The Red Bull Dance Your Style National Finals brought out some of the best talent across the nation, including Memphis native Spider Alexander. After winning the qualifier in New Orleans back in August, Spider made his way to Las Vegas to compete against 15 of his peers. But for Alexander, even when a competition comes with high stakes, dancing is really all about having a good time and inspiring others.
Global Grind sat down with Spider before the competition–which our friends over at BOSSIP recapped in full–to hear his strategy for competing, how he got involved in the dance world, and what motivates him to keep going.
Spider’s history with dance is extensive, which makes sense, because jookin–a street dance that originated in Memphis–is so ingrained in the culture where he’s from. Beyond that, though, his family history is impressive. He speaks highly of the inspiration that comes from his mother, who was a majorette in her high school, and his grandmother, who was a dancer on Soul Train in the 1970’s.
Alexander’s dance expertise is a mix of family inspiration, traditional training, and a whole lot of self-discipline. “I just always believed and watched my mom—and the very first dance style that I actually learned was break dancing,” he explains. “The only traditional dance classes that I took was ballet and flamenco for about a year and a half. Everything else was self-taught.”

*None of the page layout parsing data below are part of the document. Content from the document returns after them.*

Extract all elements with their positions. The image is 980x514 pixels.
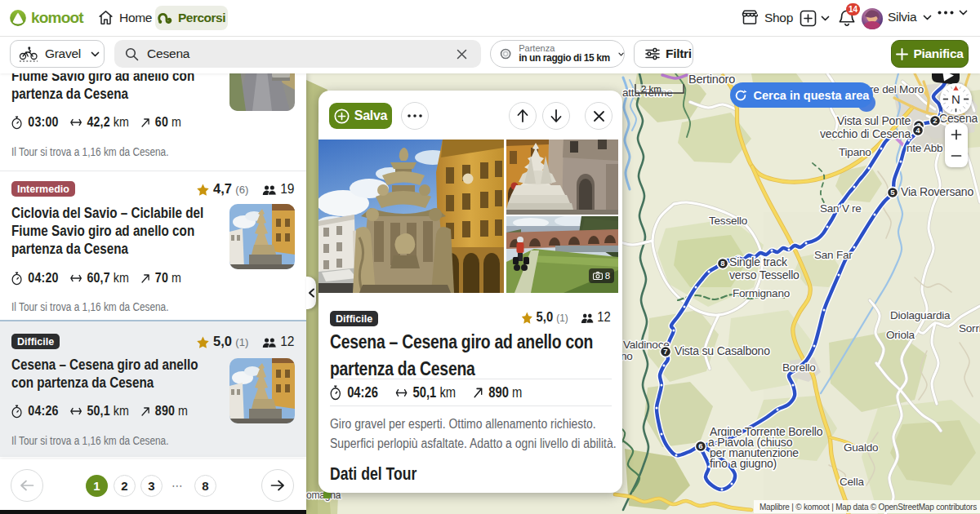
svg-text:Tessello: Tessello [709,215,747,227]
svg-text:Borello: Borello [782,361,816,374]
svg-text:8: 8 [720,259,724,268]
svg-text:2: 2 [933,116,937,125]
svg-text:4: 4 [915,126,920,135]
svg-text:no: no [621,350,633,362]
svg-text:Tipano: Tipano [839,146,871,158]
svg-text:Sorrivo: Sorrivo [959,322,980,335]
svg-text:San Far: San Far [814,249,853,261]
svg-text:Formignano: Formignano [733,287,790,299]
svg-text:6: 6 [698,441,702,450]
svg-text:Cella: Cella [840,476,864,488]
svg-text:re: re [852,202,862,215]
svg-text:5: 5 [890,188,895,197]
svg-text:San V: San V [820,202,849,215]
svg-text:Vista sul Ponte: Vista sul Ponte [837,114,911,127]
svg-text:Oriola: Oriola [886,329,915,341]
svg-text:Diolaguardia: Diolaguardia [890,309,951,321]
svg-text:Bertinoro: Bertinoro [688,73,735,86]
svg-text:re del Moro: re del Moro [870,83,924,95]
svg-text:vecchio di Cesena: vecchio di Cesena [820,127,911,140]
svg-text:Single track: Single track [729,255,788,268]
svg-text:7: 7 [663,347,667,356]
svg-text:Via Roversano: Via Roversano [901,185,973,198]
svg-text:nte Abb: nte Abb [906,142,942,154]
svg-text:verso Tessello: verso Tessello [729,268,800,281]
svg-text:Vista su Casalbono: Vista su Casalbono [675,344,770,357]
svg-text:N: N [951,92,960,106]
svg-text:fino a giugno): fino a giugno) [710,457,777,470]
svg-text:2 km: 2 km [641,84,662,94]
svg-text:Gualdo: Gualdo [844,441,878,454]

And even though they might seem extremely different, Spider’s experience with more classical styles really helped with his break dancing. “The posture, technique, form, different rhythms, different variations. I’m very honored to even be apart and to learn ballet and flamenco.”
As for the role of social media with dance today, Spider accredits Instagram and the internet with helping a lot of talented people–not just dancers–get discovered.
When asked if the huge talent pool across IG makes getting discovered simpler or more difficult, he responded: “I’d say easier, because you have plenty of opportunities to showcase what you love to do. Not even just with dance, it could be basketball, football, track, rapping, singing—any art that God has given you. So, being in the virtual reality world, it changes a lot.”
When it comes to his future goals, Spider never mentions anything about money or fame, but simply helping the world around him become a better place. “My dream is to be one of the best inspirational dancers in the world. To travel and to teach choreography or freestyle, or even just giving advice to people about pursuing your talent or dream or goal,” he explains. “It’s just all about the youth and pushing for the future.”
Spider has gotten some pretty big looks on social media, like follows from Chris Brown and Ayo & Teo–but he doesn’t just get inspired by the big names who recognize him. “I would say pretty much EVERYBODY is my inspiration. I just try to get inspired by who I see and what I like. It’s inspiration all around.” He says that before pointing to different people in the room, explaining how his inspiration would be as simple as the color of someone’s shirt or the chain a friend has on.
In preparation for competing, all Alexander does is “just thank God.” He makes it pretty clear that winning isn’t his first priority, because no matter the outcome, the opportunity was still a victory in itself. “When I go into competition, it’s just all about having fun for me and giving the person the energy that I’m about to feed to them. Whether I win or lose, it’s still like a win for me, and that’s the only thing that keeps me motivated.”
As for his life and career post-competition, Spider is excited to go back to Tennessee and get back to helping the world around him. “I’m getting ready for a krump dance event in Texas. Other than that, just going back home and teaching at the dance studio that i’m working with, which is LYE Academy.” There he teaches hip-hop and tumbling classes to everyone from 3-year-olds all the way to 19-year-olds.
Spider’s parting words echo the message he tries to push every single day: “Always believe in yourself. Without belief it’s nothing.”